◆ WHAT YOU NEED TO DO
Take the line that contains "Image resolution: width=397" and every line after it in the material below, and quote them exactly.

◆ DATA SHOWN
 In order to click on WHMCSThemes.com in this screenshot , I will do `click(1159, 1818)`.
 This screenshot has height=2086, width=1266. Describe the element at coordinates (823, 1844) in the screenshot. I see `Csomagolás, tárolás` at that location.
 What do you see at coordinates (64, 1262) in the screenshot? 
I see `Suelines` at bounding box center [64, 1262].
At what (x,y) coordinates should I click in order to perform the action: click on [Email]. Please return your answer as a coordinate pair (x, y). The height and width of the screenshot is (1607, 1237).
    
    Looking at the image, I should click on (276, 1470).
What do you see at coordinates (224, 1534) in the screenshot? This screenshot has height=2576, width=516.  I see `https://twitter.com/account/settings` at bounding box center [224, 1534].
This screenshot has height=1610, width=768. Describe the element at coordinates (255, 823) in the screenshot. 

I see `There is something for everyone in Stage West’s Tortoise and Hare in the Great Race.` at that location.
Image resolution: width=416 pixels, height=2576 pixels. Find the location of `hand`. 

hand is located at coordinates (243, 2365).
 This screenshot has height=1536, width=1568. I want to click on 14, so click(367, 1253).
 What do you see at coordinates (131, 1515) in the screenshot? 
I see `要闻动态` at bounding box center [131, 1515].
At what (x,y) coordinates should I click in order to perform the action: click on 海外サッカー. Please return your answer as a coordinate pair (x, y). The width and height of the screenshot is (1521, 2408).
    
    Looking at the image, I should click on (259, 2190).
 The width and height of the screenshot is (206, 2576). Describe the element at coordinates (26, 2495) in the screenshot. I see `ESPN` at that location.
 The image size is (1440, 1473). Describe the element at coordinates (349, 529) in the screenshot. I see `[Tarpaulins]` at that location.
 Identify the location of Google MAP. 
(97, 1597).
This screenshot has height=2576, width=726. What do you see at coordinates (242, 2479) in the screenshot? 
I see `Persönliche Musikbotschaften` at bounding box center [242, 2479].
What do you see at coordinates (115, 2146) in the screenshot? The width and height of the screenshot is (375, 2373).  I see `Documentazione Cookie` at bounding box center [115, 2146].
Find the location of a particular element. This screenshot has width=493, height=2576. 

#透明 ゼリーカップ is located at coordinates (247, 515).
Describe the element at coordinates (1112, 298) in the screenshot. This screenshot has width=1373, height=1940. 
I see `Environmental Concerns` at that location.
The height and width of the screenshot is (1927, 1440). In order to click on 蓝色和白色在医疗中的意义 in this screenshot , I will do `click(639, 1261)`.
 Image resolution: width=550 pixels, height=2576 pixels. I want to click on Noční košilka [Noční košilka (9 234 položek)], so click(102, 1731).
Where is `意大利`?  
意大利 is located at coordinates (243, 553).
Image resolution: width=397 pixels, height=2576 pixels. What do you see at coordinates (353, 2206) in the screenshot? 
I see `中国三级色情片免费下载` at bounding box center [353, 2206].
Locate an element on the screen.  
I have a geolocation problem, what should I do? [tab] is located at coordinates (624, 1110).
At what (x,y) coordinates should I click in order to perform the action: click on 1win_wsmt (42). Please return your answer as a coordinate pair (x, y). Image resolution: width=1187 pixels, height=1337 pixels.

◆ RESPONSE BOX
Image resolution: width=397 pixels, height=2576 pixels. What do you see at coordinates (353, 2206) in the screenshot? 
I see `中国三级色情片免费下载` at bounding box center [353, 2206].
Locate an element on the screen.  
I have a geolocation problem, what should I do? [tab] is located at coordinates (624, 1110).
At what (x,y) coordinates should I click in order to perform the action: click on 1win_wsmt (42). Please return your answer as a coordinate pair (x, y). Image resolution: width=1187 pixels, height=1337 pixels.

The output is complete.